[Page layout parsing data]
******
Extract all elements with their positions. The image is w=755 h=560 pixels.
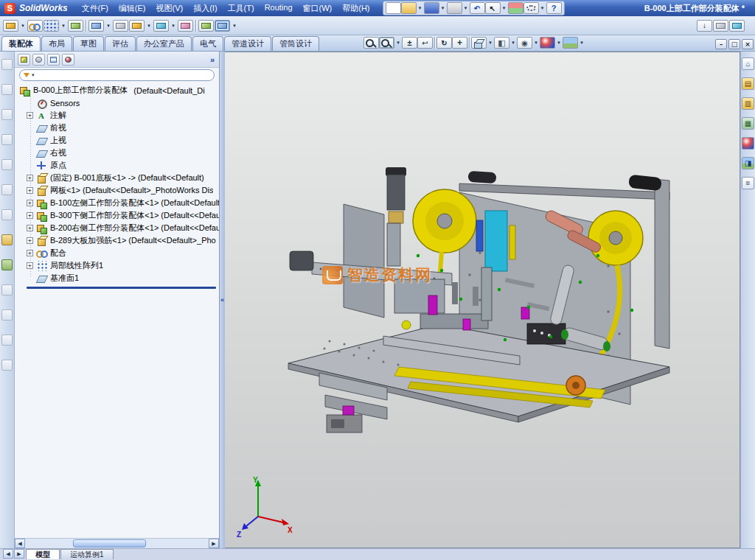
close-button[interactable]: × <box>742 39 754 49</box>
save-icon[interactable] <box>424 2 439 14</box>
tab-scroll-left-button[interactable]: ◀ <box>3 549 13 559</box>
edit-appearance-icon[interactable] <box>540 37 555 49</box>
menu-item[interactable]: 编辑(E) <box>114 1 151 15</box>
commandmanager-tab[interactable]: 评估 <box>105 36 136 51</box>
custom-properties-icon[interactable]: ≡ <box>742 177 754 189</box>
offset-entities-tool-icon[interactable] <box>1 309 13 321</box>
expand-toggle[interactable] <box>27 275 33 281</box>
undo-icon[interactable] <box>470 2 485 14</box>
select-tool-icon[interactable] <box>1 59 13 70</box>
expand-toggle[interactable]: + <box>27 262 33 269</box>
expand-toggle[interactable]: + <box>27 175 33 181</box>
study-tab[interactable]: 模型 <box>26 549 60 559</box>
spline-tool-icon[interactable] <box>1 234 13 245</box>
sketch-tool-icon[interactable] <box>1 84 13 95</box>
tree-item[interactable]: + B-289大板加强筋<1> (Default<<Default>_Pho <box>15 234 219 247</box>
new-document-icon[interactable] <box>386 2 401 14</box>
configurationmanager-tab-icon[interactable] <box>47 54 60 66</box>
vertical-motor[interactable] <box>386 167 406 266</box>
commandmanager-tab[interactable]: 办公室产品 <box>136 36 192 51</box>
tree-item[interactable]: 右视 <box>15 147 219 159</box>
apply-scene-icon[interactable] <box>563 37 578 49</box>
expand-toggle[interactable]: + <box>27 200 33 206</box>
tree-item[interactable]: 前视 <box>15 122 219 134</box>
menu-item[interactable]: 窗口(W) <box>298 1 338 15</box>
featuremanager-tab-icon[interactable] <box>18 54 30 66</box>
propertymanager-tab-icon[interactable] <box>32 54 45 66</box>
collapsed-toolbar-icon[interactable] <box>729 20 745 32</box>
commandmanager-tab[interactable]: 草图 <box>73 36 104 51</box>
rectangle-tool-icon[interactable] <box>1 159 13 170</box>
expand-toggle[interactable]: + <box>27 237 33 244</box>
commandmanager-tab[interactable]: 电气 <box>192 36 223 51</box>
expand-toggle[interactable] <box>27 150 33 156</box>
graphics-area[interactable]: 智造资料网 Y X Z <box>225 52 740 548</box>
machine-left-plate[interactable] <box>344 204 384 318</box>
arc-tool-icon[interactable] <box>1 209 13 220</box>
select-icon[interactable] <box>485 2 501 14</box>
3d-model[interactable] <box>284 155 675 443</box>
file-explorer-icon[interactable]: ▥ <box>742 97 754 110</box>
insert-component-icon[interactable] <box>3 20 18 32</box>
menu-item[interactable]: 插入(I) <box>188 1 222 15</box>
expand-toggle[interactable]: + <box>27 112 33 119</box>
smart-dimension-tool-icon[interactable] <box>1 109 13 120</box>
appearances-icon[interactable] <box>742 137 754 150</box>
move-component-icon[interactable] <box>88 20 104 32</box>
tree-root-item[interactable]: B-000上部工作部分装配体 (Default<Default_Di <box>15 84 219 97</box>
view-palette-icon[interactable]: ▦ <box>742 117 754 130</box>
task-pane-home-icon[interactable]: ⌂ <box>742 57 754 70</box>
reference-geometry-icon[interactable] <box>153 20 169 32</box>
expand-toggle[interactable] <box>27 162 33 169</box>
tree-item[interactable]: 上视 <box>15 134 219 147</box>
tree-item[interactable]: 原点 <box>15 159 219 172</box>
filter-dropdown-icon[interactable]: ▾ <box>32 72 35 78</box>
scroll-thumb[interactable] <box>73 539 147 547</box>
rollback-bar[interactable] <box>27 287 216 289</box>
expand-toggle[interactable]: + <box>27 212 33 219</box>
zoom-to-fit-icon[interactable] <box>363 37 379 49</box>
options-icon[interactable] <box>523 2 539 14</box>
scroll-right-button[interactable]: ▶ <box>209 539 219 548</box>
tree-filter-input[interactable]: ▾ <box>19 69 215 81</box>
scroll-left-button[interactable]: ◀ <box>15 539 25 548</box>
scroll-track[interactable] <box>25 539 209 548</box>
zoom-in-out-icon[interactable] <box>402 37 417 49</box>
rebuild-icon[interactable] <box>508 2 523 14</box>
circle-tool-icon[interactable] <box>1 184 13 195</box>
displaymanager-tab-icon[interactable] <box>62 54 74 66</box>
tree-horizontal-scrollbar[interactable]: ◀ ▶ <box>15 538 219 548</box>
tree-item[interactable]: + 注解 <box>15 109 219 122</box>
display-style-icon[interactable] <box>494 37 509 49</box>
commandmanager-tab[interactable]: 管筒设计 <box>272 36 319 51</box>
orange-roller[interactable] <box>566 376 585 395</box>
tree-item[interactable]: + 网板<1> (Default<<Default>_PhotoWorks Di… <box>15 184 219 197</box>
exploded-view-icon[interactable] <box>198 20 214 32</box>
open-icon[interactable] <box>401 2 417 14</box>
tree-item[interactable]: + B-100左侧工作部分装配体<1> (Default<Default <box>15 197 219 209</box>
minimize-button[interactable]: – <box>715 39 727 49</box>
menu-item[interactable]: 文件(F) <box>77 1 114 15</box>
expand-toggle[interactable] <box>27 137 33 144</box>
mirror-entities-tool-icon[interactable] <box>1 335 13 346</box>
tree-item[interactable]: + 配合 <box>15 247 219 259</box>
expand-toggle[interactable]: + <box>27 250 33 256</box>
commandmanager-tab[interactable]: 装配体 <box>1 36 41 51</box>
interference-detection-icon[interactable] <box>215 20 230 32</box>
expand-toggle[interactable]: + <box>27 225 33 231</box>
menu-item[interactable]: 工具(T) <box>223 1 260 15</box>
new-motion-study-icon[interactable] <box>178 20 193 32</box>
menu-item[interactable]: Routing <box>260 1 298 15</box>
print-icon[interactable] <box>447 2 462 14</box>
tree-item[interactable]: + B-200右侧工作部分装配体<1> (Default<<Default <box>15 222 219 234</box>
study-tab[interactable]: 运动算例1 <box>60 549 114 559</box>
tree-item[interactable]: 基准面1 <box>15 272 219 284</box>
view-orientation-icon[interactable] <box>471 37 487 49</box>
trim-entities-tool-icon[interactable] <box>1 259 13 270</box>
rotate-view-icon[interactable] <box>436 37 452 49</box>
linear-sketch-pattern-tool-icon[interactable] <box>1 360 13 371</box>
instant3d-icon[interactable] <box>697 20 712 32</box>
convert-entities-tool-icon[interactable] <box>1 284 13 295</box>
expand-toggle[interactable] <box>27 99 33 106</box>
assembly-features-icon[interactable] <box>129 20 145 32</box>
******
*EXERCISE REQUIREMENTS*:
With the pictures excluded, retype the records above verbatim.

*ANSWER FOR THIS EXERCISE*:
Extract all elements with their positions. The image is w=755 h=560 pixels.
close-button[interactable]: × <box>742 39 754 49</box>
save-icon[interactable] <box>424 2 439 14</box>
tab-scroll-left-button[interactable]: ◀ <box>3 549 13 559</box>
edit-appearance-icon[interactable] <box>540 37 555 49</box>
menu-item[interactable]: 编辑(E) <box>114 1 151 15</box>
commandmanager-tab[interactable]: 评估 <box>105 36 136 51</box>
custom-properties-icon[interactable]: ≡ <box>742 177 754 189</box>
offset-entities-tool-icon[interactable] <box>1 309 13 321</box>
expand-toggle[interactable] <box>27 275 33 281</box>
undo-icon[interactable] <box>470 2 485 14</box>
select-tool-icon[interactable] <box>1 59 13 70</box>
expand-toggle[interactable]: + <box>27 262 33 269</box>
expand-toggle[interactable]: + <box>27 175 33 181</box>
study-tab[interactable]: 模型 <box>26 549 60 559</box>
spline-tool-icon[interactable] <box>1 234 13 245</box>
sketch-tool-icon[interactable] <box>1 84 13 95</box>
tree-item[interactable]: + B-289大板加强筋<1> (Default<<Default>_Pho <box>15 234 219 247</box>
new-document-icon[interactable] <box>386 2 401 14</box>
configurationmanager-tab-icon[interactable] <box>47 54 60 66</box>
vertical-motor[interactable] <box>386 167 406 266</box>
commandmanager-tab[interactable]: 办公室产品 <box>136 36 192 51</box>
tree-item[interactable]: 右视 <box>15 147 219 159</box>
apply-scene-icon[interactable] <box>563 37 578 49</box>
expand-toggle[interactable]: + <box>27 200 33 206</box>
tree-item[interactable]: 前视 <box>15 122 219 134</box>
menu-item[interactable]: 窗口(W) <box>298 1 338 15</box>
featuremanager-tab-icon[interactable] <box>18 54 30 66</box>
propertymanager-tab-icon[interactable] <box>32 54 45 66</box>
collapsed-toolbar-icon[interactable] <box>729 20 745 32</box>
commandmanager-tab[interactable]: 草图 <box>73 36 104 51</box>
rectangle-tool-icon[interactable] <box>1 159 13 170</box>
expand-toggle[interactable]: + <box>27 237 33 244</box>
commandmanager-tab[interactable]: 电气 <box>192 36 223 51</box>
expand-toggle[interactable] <box>27 150 33 156</box>
graphics-area[interactable]: 智造资料网 Y X Z <box>225 52 740 548</box>
machine-left-plate[interactable] <box>344 204 384 318</box>
arc-tool-icon[interactable] <box>1 209 13 220</box>
select-icon[interactable] <box>485 2 501 14</box>
3d-model[interactable] <box>284 155 675 443</box>
file-explorer-icon[interactable]: ▥ <box>742 97 754 110</box>
insert-component-icon[interactable] <box>3 20 18 32</box>
menu-item[interactable]: 插入(I) <box>188 1 222 15</box>
expand-toggle[interactable]: + <box>27 112 33 119</box>
smart-dimension-tool-icon[interactable] <box>1 109 13 120</box>
appearances-icon[interactable] <box>742 137 754 150</box>
move-component-icon[interactable] <box>88 20 104 32</box>
tree-root-item[interactable]: B-000上部工作部分装配体 (Default<Default_Di <box>15 84 219 97</box>
view-palette-icon[interactable]: ▦ <box>742 117 754 130</box>
task-pane-home-icon[interactable]: ⌂ <box>742 57 754 70</box>
reference-geometry-icon[interactable] <box>153 20 169 32</box>
expand-toggle[interactable] <box>27 162 33 169</box>
tree-item[interactable]: 上视 <box>15 134 219 147</box>
tree-item[interactable]: 原点 <box>15 159 219 172</box>
filter-dropdown-icon[interactable]: ▾ <box>32 72 35 78</box>
scroll-thumb[interactable] <box>73 539 147 547</box>
rollback-bar[interactable] <box>27 287 216 289</box>
expand-toggle[interactable]: + <box>27 212 33 219</box>
zoom-to-fit-icon[interactable] <box>363 37 379 49</box>
options-icon[interactable] <box>523 2 539 14</box>
scroll-right-button[interactable]: ▶ <box>209 539 219 548</box>
tree-filter-input[interactable]: ▾ <box>19 69 215 81</box>
scroll-left-button[interactable]: ◀ <box>15 539 25 548</box>
scroll-track[interactable] <box>25 539 209 548</box>
zoom-in-out-icon[interactable] <box>402 37 417 49</box>
rebuild-icon[interactable] <box>508 2 523 14</box>
circle-tool-icon[interactable] <box>1 184 13 195</box>
displaymanager-tab-icon[interactable] <box>62 54 74 66</box>
tree-horizontal-scrollbar[interactable]: ◀ ▶ <box>15 538 219 548</box>
tree-item[interactable]: + 注解 <box>15 109 219 122</box>
display-style-icon[interactable] <box>494 37 509 49</box>
commandmanager-tab[interactable]: 管筒设计 <box>272 36 319 51</box>
orange-roller[interactable] <box>566 376 585 395</box>
tree-item[interactable]: + 网板<1> (Default<<Default>_PhotoWorks Di… <box>15 184 219 197</box>
exploded-view-icon[interactable] <box>198 20 214 32</box>
open-icon[interactable] <box>401 2 417 14</box>
tree-item[interactable]: + B-100左侧工作部分装配体<1> (Default<Default <box>15 197 219 209</box>
minimize-button[interactable]: – <box>715 39 727 49</box>
menu-item[interactable]: 文件(F) <box>77 1 114 15</box>
expand-toggle[interactable] <box>27 137 33 144</box>
mirror-entities-tool-icon[interactable] <box>1 335 13 346</box>
tree-item[interactable]: + 配合 <box>15 247 219 259</box>
expand-toggle[interactable]: + <box>27 250 33 256</box>
commandmanager-tab[interactable]: 装配体 <box>1 36 41 51</box>
interference-detection-icon[interactable] <box>215 20 230 32</box>
expand-toggle[interactable]: + <box>27 225 33 231</box>
menu-item[interactable]: 工具(T) <box>223 1 260 15</box>
new-motion-study-icon[interactable] <box>178 20 193 32</box>
menu-item[interactable]: Routing <box>260 1 298 15</box>
print-icon[interactable] <box>447 2 462 14</box>
tree-item[interactable]: + B-200右侧工作部分装配体<1> (Default<<Default <box>15 222 219 234</box>
study-tab[interactable]: 运动算例1 <box>60 549 114 559</box>
tree-item[interactable]: 基准面1 <box>15 272 219 284</box>
view-orientation-icon[interactable] <box>471 37 487 49</box>
trim-entities-tool-icon[interactable] <box>1 259 13 270</box>
rotate-view-icon[interactable] <box>436 37 452 49</box>
linear-sketch-pattern-tool-icon[interactable] <box>1 360 13 371</box>
instant3d-icon[interactable] <box>697 20 712 32</box>
convert-entities-tool-icon[interactable] <box>1 284 13 295</box>
expand-toggle[interactable] <box>27 99 33 106</box>
assembly-features-icon[interactable] <box>129 20 145 32</box>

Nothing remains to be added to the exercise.